# Data for this task:
*** Begin section ***

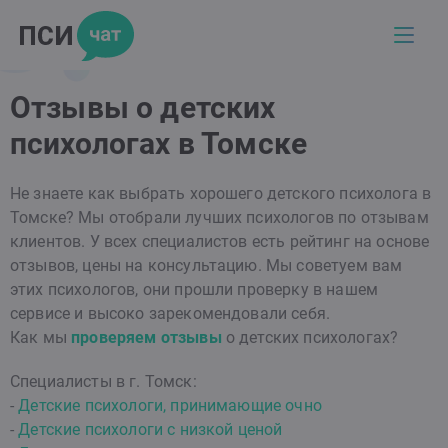
Отзывы о детских
психологах в Томске
Не знаете как выбрать хорошего детского психолога в
Томске? Мы отобрали лучших психологов по отзывам
клиентов. У всех специалистов есть рейтинг на основе
отзывов, цены на консультацию. Мы советуем вам
этих психологов, они прошли проверку в нашем
сервисе и высоко зарекомендовали себя.
Как мы
проверяем отзывы
о детских психологах?
Специалисты в г. Томск:
-
Детские психологи, принимающие очно
-
Детские психологи с низкой ценой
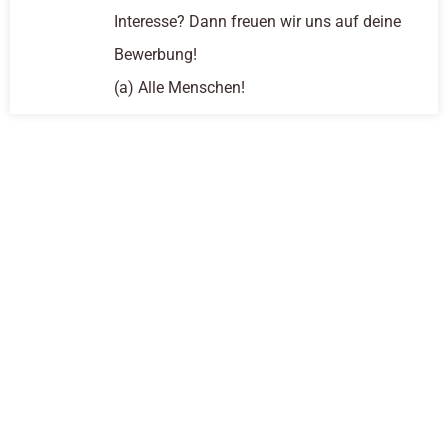
Interesse? Dann freuen wir uns auf deine
Bewerbung!
(a) Alle Menschen!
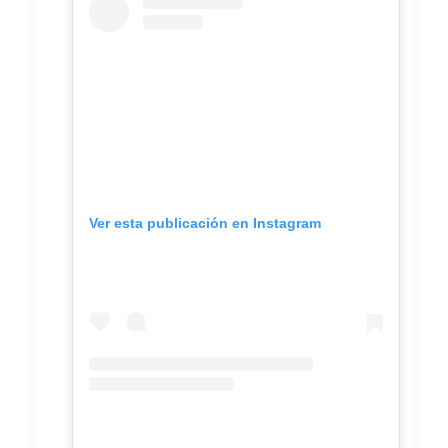
Ver esta publicación en Instagram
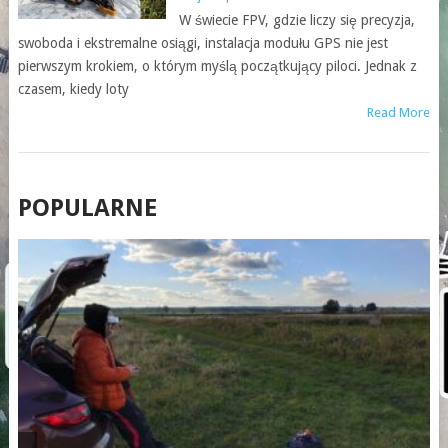
W świecie FPV, gdzie liczy się precyzja,
swoboda i ekstremalne osiągi, instalacja modułu GPS nie jest
pierwszym krokiem, o którym myślą początkujący piloci. Jednak z
czasem, kiedy loty
Read More
POSTS
POPULARNE
NAVIGATION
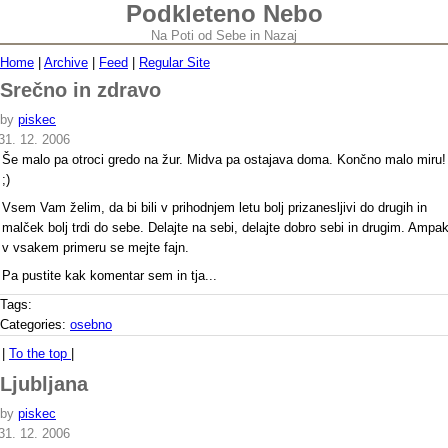
Podkleteno Nebo
Na Poti od Sebe in Nazaj
Home
|
Archive
|
Feed
|
Regular Site
Srečno in zdravo
by
piskec
31. 12. 2006
Še malo pa otroci gredo na žur. Midva pa ostajava doma. Končno malo miru!
;)
Vsem Vam želim, da bi bili v prihodnjem letu bolj prizanesljivi do drugih in
malček bolj trdi do sebe. Delajte na sebi, delajte dobro sebi in drugim. Ampa
v vsakem primeru se mejte fajn.
Pa pustite kak komentar sem in tja...
Tags:
Categories:
osebno
|
To the top
|
Ljubljana
by
piskec
31. 12. 2006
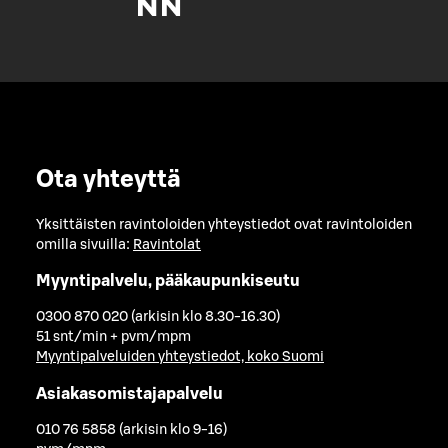
Ota yhteyttä
Yksittäisten ravintoloiden yhteystiedot ovat ravintoloiden
omilla sivuilla:
Ravintolat
Myyntipalvelu, pääkaupunkiseutu
0300 870 020 (arkisin klo 8.30-16.30)
51 snt/min + pvm/mpm
Myyntipalveluiden yhteystiedot, koko Suomi
Asiakasomistajapalvelu
010 76 5858 (arkisin klo 9-16)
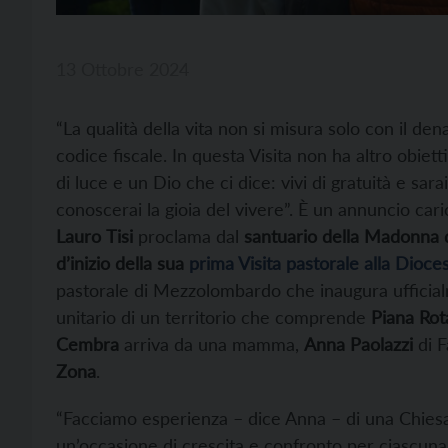
13 Ottobre 2024
“La qualità della vita non si misura solo con il den
codice fiscale. In questa Visita non ha altro obie
di luce e un Dio che ci dice: vivi di gratuità e sara
conoscerai la gioia del vivere”. È un annuncio cari
Lauro
Tisi
proclama dal
santuario della Madonna d
d’inizio della sua
prima Visita pastorale alla Dioces
pastorale di Mezzolombardo che inaugura ufficialm
unitario di un territorio che comprende
Piana Rot
Cembra
arriva da una mamma,
Anna Paolazzi
di F
Zona
.
“Facciamo esperienza – dice Anna – di una Chiesa n
un’occasione di crescita e confronto per ciascuna 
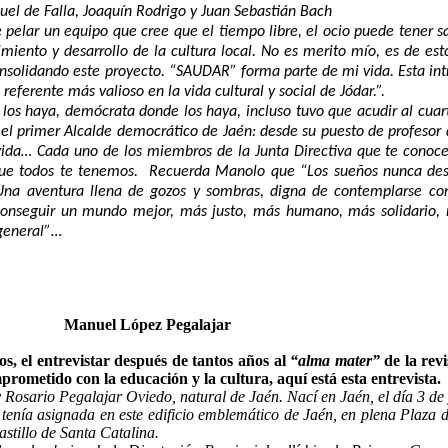
el de Falla, Joaquín Rodrigo y Juan Sebastián Bach
 pelar un equipo que cree que el tiempo libre, el ocio puede tener s
miento y desarrollo de la cultura local. No es merito mío, es de 
consolidando este proyecto. “SAUDAR” forma parte de mi vida. Esta in
referente más valioso en la vida cultural y social de Jódar.”.
 haya, demócrata donde los haya, incluso tuvo que acudir al cuarte
 el primer Alcalde democrático de Jaén: desde su puesto de profesor 
 vida… Cada uno de los miembros de la Junta Directiva que te cono
que todos te tenemos.
Recuerda Manolo que “Los sueños nunca des
Una aventura llena de gozos y sombras, digna de contemplarse con
nseguir un mundo mejor, más justo, más humano, más solidario, má
 general”…
Manuel López Pegalajar
 el entrevistar después de tantos años al
“alma mater”
de la rev
ometido con la educación y la cultura, aquí está esta entrevista.
Rosario Pegalajar Oviedo, natural de Jaén. Nací en Jaén, el día 3 de j
enía asignada en este edificio emblemático de Jaén, en plena Plaza d
astillo de Santa Catalina.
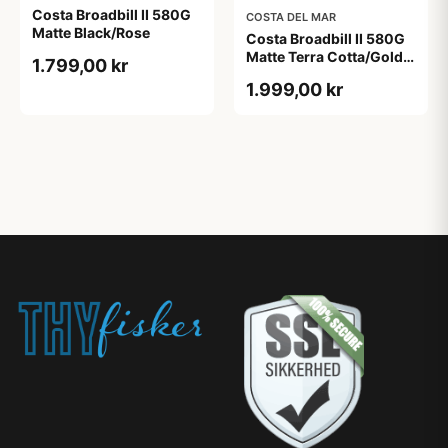
Costa Broadbill II 580G
COSTA DEL MAR
Matte Black/Rose
Costa Broadbill II 580G
Matte Terra Cotta/Gold
1.799,00 kr
Mirror
1.999,00 kr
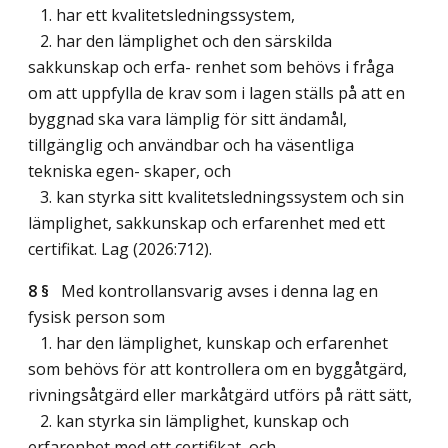
1. har ett kvalitetsledningssystem,
2. har den lämplighet och den särskilda
sakkunskap och erfa- renhet som behövs i fråga
om att uppfylla de krav som i lagen ställs på att en
byggnad ska vara lämplig för sitt ändamål,
tillgänglig och användbar och ha väsentliga
tekniska egen- skaper, och
3. kan styrka sitt kvalitetsledningssystem och sin
lämplighet, sakkunskap och erfarenhet med ett
certifikat.
Lag (2026:712)
.
8 §
Med kontrollansvarig avses i denna lag en
fysisk person som
1. har den lämplighet, kunskap och erfarenhet
som behövs för att kontrollera om en byggåtgärd,
rivningsåtgärd eller markåtgärd utförs på rätt sätt,
2. kan styrka sin lämplighet, kunskap och
erfarenhet med ett certifikat, och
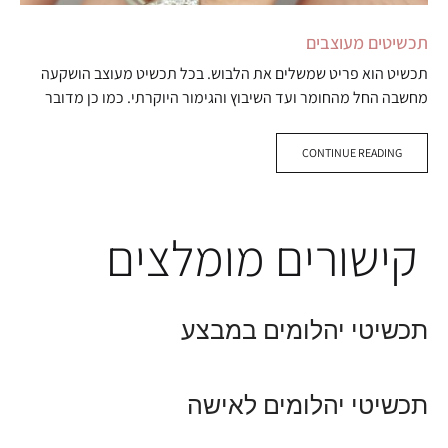
תכשיטים מעוצבים
תכשיט הוא פריט שמשלים את הלבוש. בכל תכשיט מעוצב הושקעה
מחשבה החל מהחומר ועד השיבוץ והגימור היוקרתי. כמו כן מדובר
בפריט יקר ערך שלא קונים כל יום אלא רק לארוע…
CONTINUE READING
קישורים מומלצים
תכשיטי יהלומים במבצע
תכשיטי יהלומים לאישה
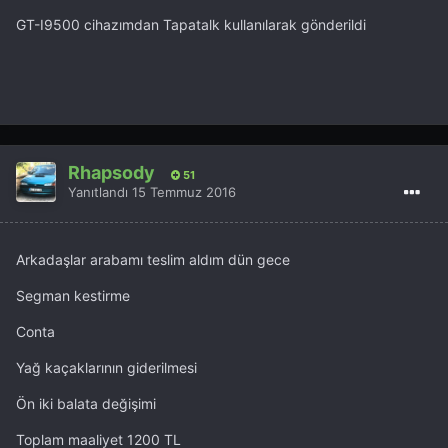
GT-I9500 cihazımdan Tapatalk kullanılarak gönderildi
Rhapsody
51
Yanıtlandı
15 Temmuz 2016
Arkadaşlar arabamı teslim aldım dün gece
Segman kestirme
Conta
Yağ kaçaklarının giderilmesi
Ön iki balata değişimi
Toplam maaliyet 1200 TL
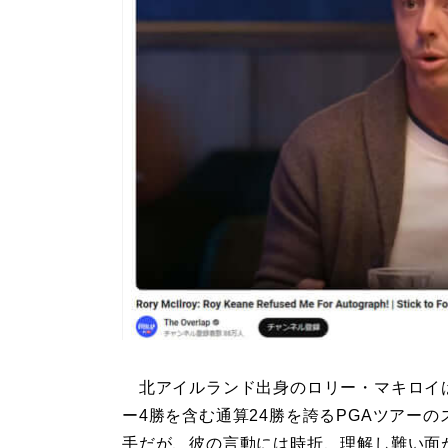
北アイルランド出身のロリー・マキロイ
ー4勝を含む通算24勝を誇るPGAツアーの
手だが、彼の言動には時折、理解し難い面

*** End section ***

# Required work:
The records need to be restated word for word, minus any images.

# Answer to the exercise:
Отзывы о детских
психологах в Томске
Не знаете как выбрать хорошего детского психолога в
Томске? Мы отобрали лучших психологов по отзывам
клиентов. У всех специалистов есть рейтинг на основе
отзывов, цены на консультацию. Мы советуем вам
этих психологов, они прошли проверку в нашем
сервисе и высоко зарекомендовали себя.
Как мы
проверяем отзывы
о детских психологах?
Специалисты в г. Томск:
-
Детские психологи, принимающие очно
-
Детские психологи с низкой ценой
Interesse? Dann freuen wir uns auf deine
Bewerbung!
(a) Alle Menschen!
Ver esta publicación en Instagram
W świecie FPV, gdzie liczy się precyzja,
swoboda i ekstremalne osiągi, instalacja modułu GPS nie jest
pierwszym krokiem, o którym myślą początkujący piloci. Jednak z
czasem, kiedy loty
Read More
POSTS
POPULARNE
NAVIGATION
Podkleteno Nebo
Na Poti od Sebe in Nazaj
Home
|
Archive
|
Feed
|
Regular Site
Srečno in zdravo
by
piskec
31. 12. 2006
Še malo pa otroci gredo na žur. Midva pa ostajava doma. Končno malo miru!
;)
Vsem Vam želim, da bi bili v prihodnjem letu bolj prizanesljivi do drugih in
malček bolj trdi do sebe. Delajte na sebi, delajte dobro sebi in drugim. Ampa
v vsakem primeru se mejte fajn.
Pa pustite kak komentar sem in tja...
Tags:
Categories:
osebno
|
To the top
|
Ljubljana
by
piskec
31. 12. 2006
Ota yhteyttä
Yksittäisten ravintoloiden yhteystiedot ovat ravintoloiden
omilla sivuilla:
Ravintolat
Myyntipalvelu, pääkaupunkiseutu
0300 870 020 (arkisin klo 8.30-16.30)
51 snt/min + pvm/mpm
Myyntipalveluiden yhteystiedot, koko Suomi
Asiakasomistajapalvelu
010 76 5858 (arkisin klo 9-16)
13 Ottobre 2024
“La qualità della vita non si misura solo con il den
codice fiscale. In questa Visita non ha altro obie
di luce e un Dio che ci dice: vivi di gratuità e sara
conoscerai la gioia del vivere”. È un annuncio cari
Lauro
Tisi
proclama dal
santuario della Madonna d
d’inizio della sua
prima Visita pastorale alla Dioces
pastorale di Mezzolombardo che inaugura ufficialm
unitario di un territorio che comprende
Piana Rot
Cembra
arriva da una mamma,
Anna Paolazzi
di F
Zona
.
“Facciamo esperienza – dice Anna – di una Chiesa n
un’occasione di crescita e confronto per ciascuna 
el de Falla, Joaquín Rodrigo y Juan Sebastián Bach
 pelar un equipo que cree que el tiempo libre, el ocio puede tener s
miento y desarrollo de la cultura local. No es merito mío, es de 
consolidando este proyecto. “SAUDAR” forma parte de mi vida. Esta in
referente más valioso en la vida cultural y social de Jódar.”.
 haya, demócrata donde los haya, incluso tuvo que acudir al cuarte
 el primer Alcalde democrático de Jaén: desde su puesto de profesor 
 vida… Cada uno de los miembros de la Junta Directiva que te cono
que todos te tenemos.
Recuerda Manolo que “Los sueños nunca des
Una aventura llena de gozos y sombras, digna de contemplarse con
nseguir un mundo mejor, más justo, más humano, más solidario, má
 general”…
Manuel López Pegalajar
 el entrevistar después de tantos años al
“alma mater”
de la rev
ometido con la educación y la cultura, aquí está esta entrevista.
Rosario Pegalajar Oviedo, natural de Jaén. Nací en Jaén, el día 3 de j
enía asignada en este edificio emblemático de Jaén, en plena Plaza d
astillo de Santa Catalina.
Costa Broadbill II 580G
COSTA DEL MAR
Matte Black/Rose
Costa Broadbill II 580G
Matte Terra Cotta/Gold
1.799,00 kr
Mirror
1.999,00 kr
1. har ett kvalitetsledningssystem,
2. har den lämplighet och den särskilda
sakkunskap och erfa- renhet som behövs i fråga
om att uppfylla de krav som i lagen ställs på att en
byggnad ska vara lämplig för sitt ändamål,
tillgänglig och användbar och ha väsentliga
tekniska egen- skaper, och
3. kan styrka sitt kvalitetsledningssystem och sin
lämplighet, sakkunskap och erfarenhet med ett
certifikat.
Lag (2026:712)
.
8 §
Med kontrollansvarig avses i denna lag en
fysisk person som
1. har den lämplighet, kunskap och erfarenhet
som behövs för att kontrollera om en byggåtgärd,
rivningsåtgärd eller markåtgärd utförs på rätt sätt,
2. kan styrka sin lämplighet, kunskap och
erfarenhet med ett certifikat, och
תכשיטים מעוצבים
תכשיט הוא פריט שמשלים את הלבוש. בכל תכשיט מעוצב הושקעה
מחשבה החל מהחומר ועד השיבוץ והגימור היוקרתי. כמו כן מדובר
בפריט יקר ערך שלא קונים כל יום אלא רק לארוע…
CONTINUE READING
קישורים מומלצים
תכשיטי יהלומים במבצע
תכשיטי יהלומים לאישה
GT-I9500 cihazımdan Tapatalk kullanılarak gönderildi
Rhapsody
51
Yanıtlandı
15 Temmuz 2016
Arkadaşlar arabamı teslim aldım dün gece
Segman kestirme
Conta
Yağ kaçaklarının giderilmesi
Ön iki balata değişimi
Toplam maaliyet 1200 TL
北アイルランド出身のロリー・マキロイ
ー4勝を含む通算24勝を誇るPGAツアーの
手だが、彼の言動には時折、理解し難い面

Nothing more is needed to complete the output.